Last March, Lazo reached out to then-President Donald Trump asking him to restore measures implemented under President Barack Obama to open fuller relations between the two countries. These measures enabled people in Tampa Bay to take commercial flights and cruises to Cuba, forge stronger academic and cultural exchanges, and entertain hopes that the area might host a new Cuban consulate.

Trump followed through on his campaign promise to roll back Obama’s initiatives. The Trump administration did not respond to the outreach from Lazo — including a three-week, 3,200-mile bike ride from Seattle to Washington, D.C., with his two sons and three nephews.

“When we got to Washington, D.C., we met our goal,” Lazo said. “Despite the fact that the doors of the White House were not opened for us, we managed to meet with some representatives.”

Lazo made headlines in 2005 after returning from Iraq when he was prevented from visiting his sons in Havana — Carlos Manuel, 19, and Carlos Rafael, 16. A few months later, the teens were allowed to travel to the United States and were reunited with their father.

“I lived the family separation as a personal experience and I know what it feels like,” Lazo said.

More than 15 cities in the United States, Canada, Europe and Latin America are now part of what Lazo calls “love’s network.” The list includes Tampa, Washington, D.C., and Las Vegas.

“I think the important thing about this movement is that we are working and asking for policies to be established for the good of families, education and development,” he said. “We want to send money to our friends and families in Cuba, too. They need it”.

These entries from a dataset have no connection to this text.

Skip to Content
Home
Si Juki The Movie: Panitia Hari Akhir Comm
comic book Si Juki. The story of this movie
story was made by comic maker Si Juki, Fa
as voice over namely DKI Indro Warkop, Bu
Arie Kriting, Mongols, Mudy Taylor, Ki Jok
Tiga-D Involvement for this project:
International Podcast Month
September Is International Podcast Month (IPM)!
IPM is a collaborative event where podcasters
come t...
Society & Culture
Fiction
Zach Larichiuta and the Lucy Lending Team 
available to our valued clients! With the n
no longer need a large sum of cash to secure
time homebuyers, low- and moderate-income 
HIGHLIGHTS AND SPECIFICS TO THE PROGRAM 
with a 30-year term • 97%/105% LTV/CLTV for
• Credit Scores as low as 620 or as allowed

Lazo, who will attend the Ybor City rally, pointed to the Tampa area’s deep historical and cultural ties with Cuba.

“Tampa set an example during the 19th Century to liberate Cuba,” he said, referring to the money raised here among Cuban cigar factory workers to fund the civil war against Spain. “Now, with Biden, the changes have not yet been made, but I will give the benefit of the doubt.”

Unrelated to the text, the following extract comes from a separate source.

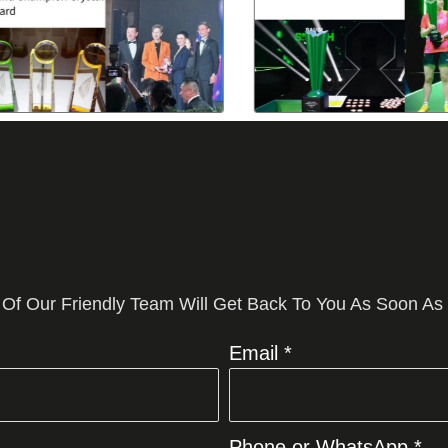
 Of Our Friendly Team Will Get Back To You As Soon As
Email *
Phone or WhatsApp *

Among the restrictions Trump reimposed was a cap of $1,000 per quarter on remittances to Cuba. Financial transfer giant Western Union closed hundreds of locations across Cuba and ended its partnership with Fincimex of Cuba.

Nine days before Trump left the White House, his administration announced that the United States was declaring Cuba a “state sponsor of terrorism” again — a designation dating to 1982 that Obama had rescinded.

Trump won Florida in the November election with help from Cuban-Americans in Dade County whose families fled the island nation after Fidel Castro assumed power there and adopted communism in the early 1960s. Ever since, these Cuban-Americans have favored a hard isolationist line against travel and trade in the belief it will topple the communist government and restore freedoms.

Rafael Pizano of Tampa shares this view and sees Puentes de Amor as the latest in a series of misguided slogans.

Pizano, 39, a Tampa firefighter and paramedic, works with international movements seeking democracy for Cuba and the release of political prisoners there.

“They have to legalize labor unions and allow other political parties,” he said. “Otherwise, it would reward bad behavior.”

Biden served as Obama’s vice president, but White House spokeswoman Jen Psaki said earlier this month that the new president is no rush to make any major gestures toward Cuba.

“A Cuba policy shift is not currently among President Biden’s top priorities,” Psaki told reporters. “But we are committed to making human rights a core pillar of our U.S. policy and we are committed to carefully reviewing policy decisions made in the prior administration, including the decision to designate Cuba as a state sponsor of terrorism.”

Albert Fox, who has worked for years from Tampa to normalize relations with Cuba, said he hopes Lazo’s movement gets through to the new president.

“History has taught us that the policies and directives of the U.S. government not only have affected families but have gone against the interests of Cuba,” Fox said. “And for no reason.”